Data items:
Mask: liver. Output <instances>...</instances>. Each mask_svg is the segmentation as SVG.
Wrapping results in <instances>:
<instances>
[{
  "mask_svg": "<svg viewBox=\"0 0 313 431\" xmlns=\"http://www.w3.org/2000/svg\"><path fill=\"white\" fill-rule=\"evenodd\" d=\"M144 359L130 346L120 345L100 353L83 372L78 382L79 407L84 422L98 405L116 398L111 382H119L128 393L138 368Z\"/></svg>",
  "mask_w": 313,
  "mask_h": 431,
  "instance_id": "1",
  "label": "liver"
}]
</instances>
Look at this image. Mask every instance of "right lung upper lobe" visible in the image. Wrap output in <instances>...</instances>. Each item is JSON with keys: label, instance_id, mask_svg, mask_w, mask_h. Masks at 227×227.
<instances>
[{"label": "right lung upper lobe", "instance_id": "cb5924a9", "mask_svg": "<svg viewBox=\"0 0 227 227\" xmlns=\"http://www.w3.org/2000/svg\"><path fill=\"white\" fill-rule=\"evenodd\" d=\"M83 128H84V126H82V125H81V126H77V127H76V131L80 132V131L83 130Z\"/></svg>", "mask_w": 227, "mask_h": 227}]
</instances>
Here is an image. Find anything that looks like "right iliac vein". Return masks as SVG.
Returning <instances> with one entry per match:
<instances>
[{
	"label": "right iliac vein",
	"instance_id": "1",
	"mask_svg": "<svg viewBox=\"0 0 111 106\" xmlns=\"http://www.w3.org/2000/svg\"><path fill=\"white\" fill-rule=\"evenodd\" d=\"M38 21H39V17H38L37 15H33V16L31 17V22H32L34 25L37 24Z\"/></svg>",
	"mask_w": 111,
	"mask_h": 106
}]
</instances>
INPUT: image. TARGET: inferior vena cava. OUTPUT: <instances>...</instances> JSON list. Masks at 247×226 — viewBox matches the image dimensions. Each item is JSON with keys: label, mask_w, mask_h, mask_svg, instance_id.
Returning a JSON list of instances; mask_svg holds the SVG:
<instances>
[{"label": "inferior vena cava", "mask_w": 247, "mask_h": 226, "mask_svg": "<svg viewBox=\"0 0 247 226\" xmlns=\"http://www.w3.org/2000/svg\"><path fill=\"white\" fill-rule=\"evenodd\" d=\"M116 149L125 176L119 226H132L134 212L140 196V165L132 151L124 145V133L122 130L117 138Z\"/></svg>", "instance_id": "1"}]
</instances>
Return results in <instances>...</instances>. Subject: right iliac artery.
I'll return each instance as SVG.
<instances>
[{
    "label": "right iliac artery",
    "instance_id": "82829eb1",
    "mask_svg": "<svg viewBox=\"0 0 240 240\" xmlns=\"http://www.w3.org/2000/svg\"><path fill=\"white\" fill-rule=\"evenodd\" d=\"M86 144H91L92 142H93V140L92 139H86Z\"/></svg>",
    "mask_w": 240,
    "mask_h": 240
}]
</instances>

Work order: Starting at the line that contains "INPUT: image. TARGET: inferior", write out every line to the end of the entries, exactly as given.

Answer space:
INPUT: image. TARGET: inferior vena cava. OUTPUT: <instances>...</instances> JSON list. Masks at 247×226 — viewBox matches the image dimensions. Each item is JSON with keys: label, mask_w, mask_h, mask_svg, instance_id.
Returning a JSON list of instances; mask_svg holds the SVG:
<instances>
[{"label": "inferior vena cava", "mask_w": 247, "mask_h": 226, "mask_svg": "<svg viewBox=\"0 0 247 226\" xmlns=\"http://www.w3.org/2000/svg\"><path fill=\"white\" fill-rule=\"evenodd\" d=\"M116 149L125 176L119 226H132L134 212L140 196V165L132 151L124 145V133L122 130L117 138Z\"/></svg>", "instance_id": "1"}]
</instances>
Return results in <instances>...</instances>. Subject: right iliac artery.
I'll return each instance as SVG.
<instances>
[{
    "label": "right iliac artery",
    "instance_id": "82829eb1",
    "mask_svg": "<svg viewBox=\"0 0 240 240\" xmlns=\"http://www.w3.org/2000/svg\"><path fill=\"white\" fill-rule=\"evenodd\" d=\"M86 144H91L92 142H93V140L92 139H86Z\"/></svg>",
    "mask_w": 240,
    "mask_h": 240
}]
</instances>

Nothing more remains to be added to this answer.